<PAGE> 48
EXHIBIT 3.5
CERTIFICATE OF AMENDMENT OF ARTICLES OF INCORPORATION
OF
VISTA MEDICAL TERRACE, INC.
Nevada Corporation Number C- 2911-1990
KNOW BY ALL THESE PRESENTS:
That we, the undersigned, Directors being all natural
persons of the age of eighteen years or more and Lewis M. Eslick,
being the President, and Leslie B. Eslick, being the Secretary
desire to form a body corporate under the General Corporation
Laws of the State of Nevada do hereby sign, verify and deliver in
duplicate to the Secretary of State of the State of Nevada, these
Amended Articles of Incorporation:
[AMENDED SEPTEMBER 10, 1990]
[AMENDED THE 7th DAY OF SEPTEMBER 1996]
ARTICLE I
NAME
The name of the Corporation shall be:
VISTA MEDICAL TERRACE, INC.
[NOT AMENDED]
[NOT AMENDED]
ARTICLE II
That the principal office of this corporation is to be
located in the City of Reno, County of Washoe, State of Nevada,
at 6425 Meadow Country Drive, Reno, Nevada 89509; but the
corporation may maintain an office in such towns, cities, and
places within and without the State of Nevada as the Board of
Directors may from time to time determine, or as may be
designated by the By-Laws of the said corporation. The
Corporation shall exist in perpetuity, from and after the date of
filing these Articles of Incorporation with the Secretary of
State of the State of Nevada, unless dissolved according to law.
The resident agent of the corporation will be: LEWIS M. ESLICK,
6425 Meadow Country Drive, Reno, Nevada 89509.
[AMENDED SEPTEMBER 10, 1990]
[AMENDED THE 7th DAY OF SEPTEMBER 1996]
<PAGE> 49
ARTICLE III
PURPOSES AND POWERS
1. Purposes:
Except as restricted by these Articles of Incorporation, the
Corporation is organized for tile purpose of transacting all
lawful business for which corporations may be incorporated
pursuant to the Nevada Corporation Code.
1.1 To perform any manner of services for the general
public.
2. General Powers:
Except as restricted by these Articles of Incorporation, the
Corporation shall have and may exercise all powers and
rights which a corporation may exercise legally pursuant to
tile Nevada Corporation Code.
2.1 To draw, make, endorse, accept. endorse, discount.
execute and issue promissory notes, bills of exchange.

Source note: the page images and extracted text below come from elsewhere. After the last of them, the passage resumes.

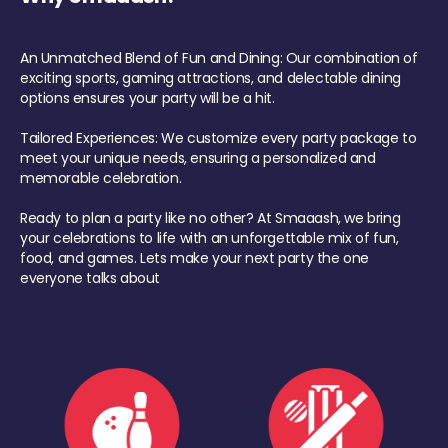
An Unmatched Blend of Fun and Dining: Our combination of
exciting sports, gaming attractions, and delectable dining
options ensures your party will be a hit.
Tailored Experiences: We customize every party package to
meet your unique needs, ensuring a personalized and
memorable celebration.
Ready to plan a party like no other? At Smaaash, we bring
your celebrations to life with an unforgettable mix of fun,
food, and games. Lets make your next party the one
everyone talks about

warrants and other negotiable or transferable instruments.
3. Issuance of Shares:
The Board of Directors of the Corporation may divide and
issue any class of stock of the Corporation in series
pursuant to a resolution properly f 1 led with the Secretary
of State of the State of Nevada. Such stock may be issued
from time to time without action by the stockholders, for
such consideration as may be fixed from time to time by the
Board of Directors, and shares so issued, shall be deemed
fully paid stock, and the holder of such shares shall not be
liable for any further payment thereon.
3.1 The corporation as directed by the Board of Directors
may issue bonds, debentures or obligations of this
corporation from time to time and to borrow money for any of
the objects or purposes of the corporation, and to severe
the same by mortgage, pledge, deed of trust or otherwise.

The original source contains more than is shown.